Mme C... a demandé au département par lettre du 27 février 2024 à percevoir une indemnité de licenciement, demande rejetée le 14 mars 2024. Après avoir vainement demandé, par son conseil, par une lettre reçue le 8 octobre 2025, à être indemnisée des différents préjudices qu’elle estime avoir subis consécutivement à cette rupture de la relation de travail, elle demande que le département soit condamné à lui verser une provision, au titre de ceux-ci.

Sur la responsabilité pour faute

Aux termes de l’article L 421 -5 du code de l’action sociale et des familles : » L’agrément de l’assistant familial précise le nombre des mineurs qu’il est autorisé à accueillir. Le nombre des mineurs accueillis à titre permanent et de façon continue ne peut être supérieur à trois, y compris les jeunes majeurs de moins de vingt et un ans ».
Il résulte de l’instruction, et n’est d’ailleurs pas contesté, que, au moins en 2023 et 2024, Mme C... accueillait à son domicile trois enfants à elle confiés par le département des

Bouches-du-Rhône. Il résulte de l’article cité au point précédent qu’elle avait ainsi atteint l’effectif maximum qu’elle était susceptible d’accueillir, et ne pouvait donc en accueillir d’autres.

Le département soutient que, informé de cette situation, il n’a pas procédé au licenciement de la requérante mais simplement pris acte du fait que la requérante n’était plus en capacité d’accueillir d’autres enfants placés. Il en déduit qu’il n’a pas procédé à son licenciement, mais pris acte de la fin du contrat de travail.

Le point de savoir si, dans de telles circonstances, la requérante a fait l’objet d’un licenciement constitutif d’une faute du département, ou si la relation de travail a pris fin sans licenciement constitue une difficulté sérieuse.

Sur la responsabilité sans faute

La requérante se fonde également sur la responsabilité sans faute du département de l’Isère. Toutefois, ce moyen, au soutien duquel elle se borne à reproduire l’historique de ses relations avec le département, n’est pas assorti des précisions permettant d’en apprécier le bien- fondé.

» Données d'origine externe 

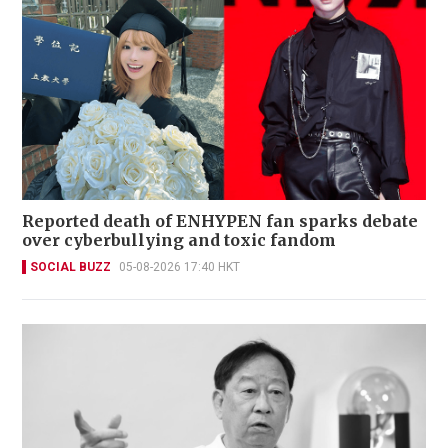
Reported death of ENHYPEN fan sparks debate
over cyberbullying and toxic fandom
SOCIAL BUZZ
05-08-2026 17:40 HKT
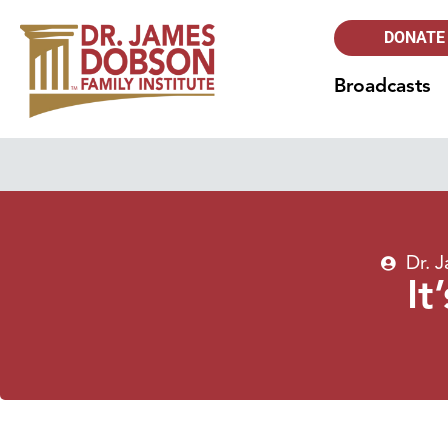
DONATE
Broadcasts
Dr. 
It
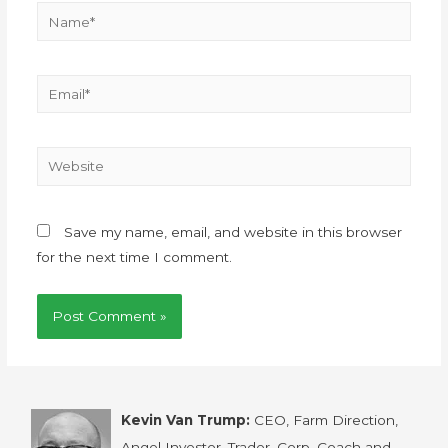
Save my name, email, and website in this browser
for the next time I comment.
Kevin Van Trump:
CEO, Farm Direction,
Angel Investor, Trader, Corp. Coach and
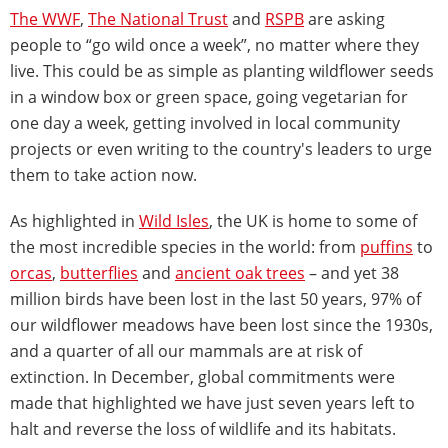
The WWF
,
The National Trust
and
RSPB
are asking
people to “go wild once a week”, no matter where they
live. This could be as simple as planting wildflower seeds
in a window box or green space, going vegetarian for
one day a week, getting involved in local community
projects or even writing to the country's leaders to urge
them to take action now.
As highlighted in
Wild Isles
, the UK is home to some of
the most incredible species in the world: from
puffins
to
orcas
,
butterflies
and
ancient oak trees
– and yet 38
million birds have been lost in the last 50 years, 97% of
our wildflower meadows have been lost since the 1930s,
and a quarter of all our mammals are at risk of
extinction. In December, global commitments were
made that highlighted we have just seven years left to
halt and reverse the loss of wildlife and its habitats.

Si la responsabilité sans faute est d’ordre public, il ne résulte pas de l’instruction que les conditions de sa mise en œuvre soient réunies.

Il résulte des points 5 à 9 que, sans qu’il soit besoin de statuer sur la recevabilité de la requête, l’existence d’une obligation du département envers la requérante ne présente pas, en l’état de l’instruction, un caractère non sérieusement contestable au sens de l’article R. 541-1 du code de justice administrative.

Sur les conclusions présentées au titre de l’article L. 761-1 du code de justice administrative :
Il résulte des dispositions de l'article L. 761-1 du code de justice administrative, que le juge condamne la partie tenue aux dépens ou, à défaut, la partie perdante, à payer à l'autre partie la somme qu'il détermine au titre des frais exposés et non compris dans les dépens. Le juge tient compte de l'équité ou de la situation économique de la partie condamnée. Il peut, même d'office, ou pour des raisons tirées des mêmes considérations, dire qu'il n'y a pas lieu à cette condamnation.

Ces dispositions font obstacle à ce qu’à ce titre une somme soit mise à la charge du département qui n’est pas dans la présente affaire la partie perdante.



O R D O N N E :

Article 1er : La requête de Mme C... est rejetée.

Article 2 : La présente ordonnance sera notifiée à Mme A... C... et au département de l’Isère.




Fait à Grenoble, le 16 mars 2026.




F. B...

La République mande et ordonne à la préfète de l’Isère en ce qui la concerne ou à tous commissaires de justice à ce requis en ce qui concerne les voies de droit commun contre les parties privées, de pourvoir à l'exécution de la présente décision.